The irrigation ditches are carved through much of northern New Mexico, and there are about 80 in the 530-square-mile burn scar north of Las Vegas, N.M.
Association Director Paula Garcia said the first-ever mapping project was done to help document damage, and seek federal and state financial assistance. Until now, the Office of the State Engineer had only done rough outlines of acequias with the help of satellite data, and mappers there missed quite a few.
So association officials have walked every mile of the vast majority of the acequias in the burn scar. They found that almost all of them are damaged or full of silt due to the fire.
Garcia and some mayordomos recently told Source New Mexico that they’ve been frustrated by the lack of federal and state help in clearing the acequias. The waterways could help channel floods spilling off charred land, and help spur the return of farming and living along the ditches.

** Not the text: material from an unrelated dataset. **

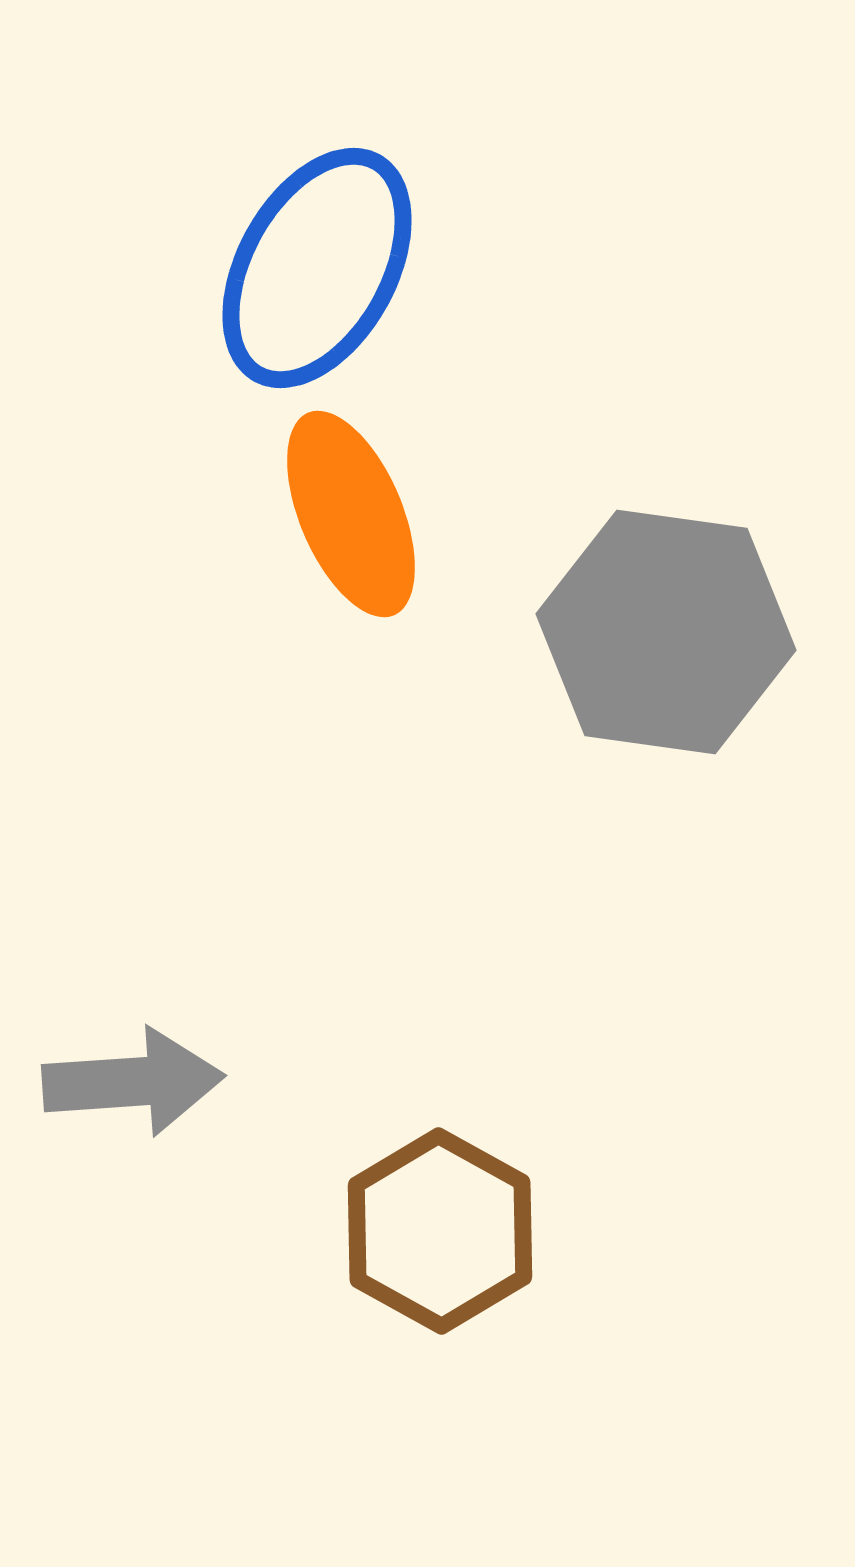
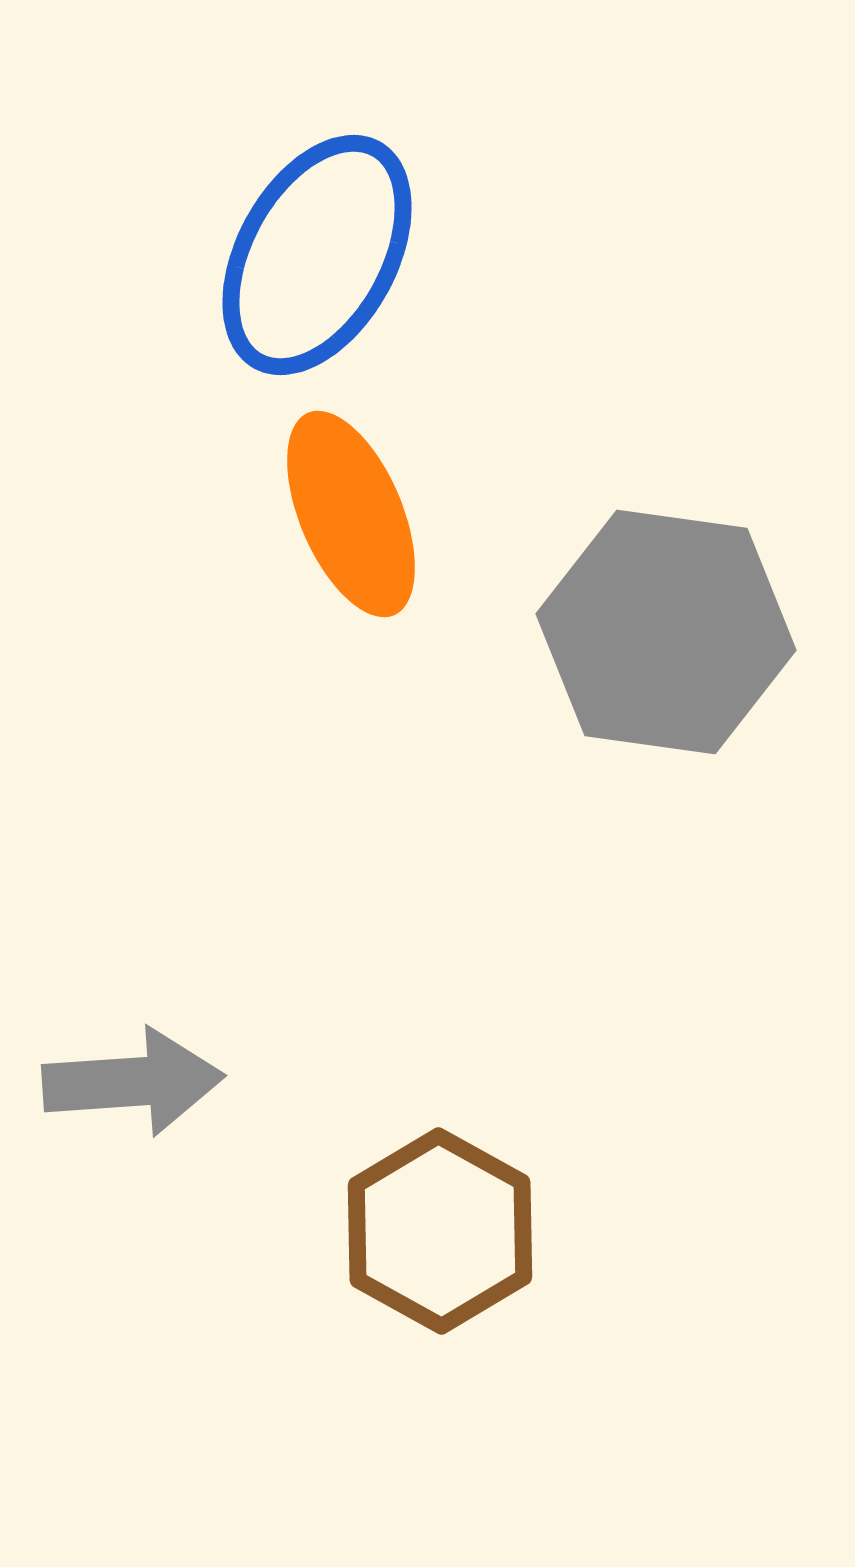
blue ellipse: moved 13 px up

As government roadblocks pile up for acequias in the burn scar, visions spring of a gran limpia
Federal and state programs are not well-designed for a systematic revival of the ditch system, Garcia said, and they’ve run into roadblocks in getting short-term debris removal and other help.
The map reveals that many of the headgates of acequias are near where floods have been reported over the last few months. High-severity burn areas, which are more prone to flooding, also surround many of the acequias, especially in the northern part of the burn scar.
The new map data, which is published below by Source New Mexico, is limited in some respects. It does not show the length of acequias, only the points at which they are diverted from other waterways.
And Garcia said that the association is still refining some of the data, including by removing a handful of private ditches on the map near Ledoux and adding acequias near Gascon.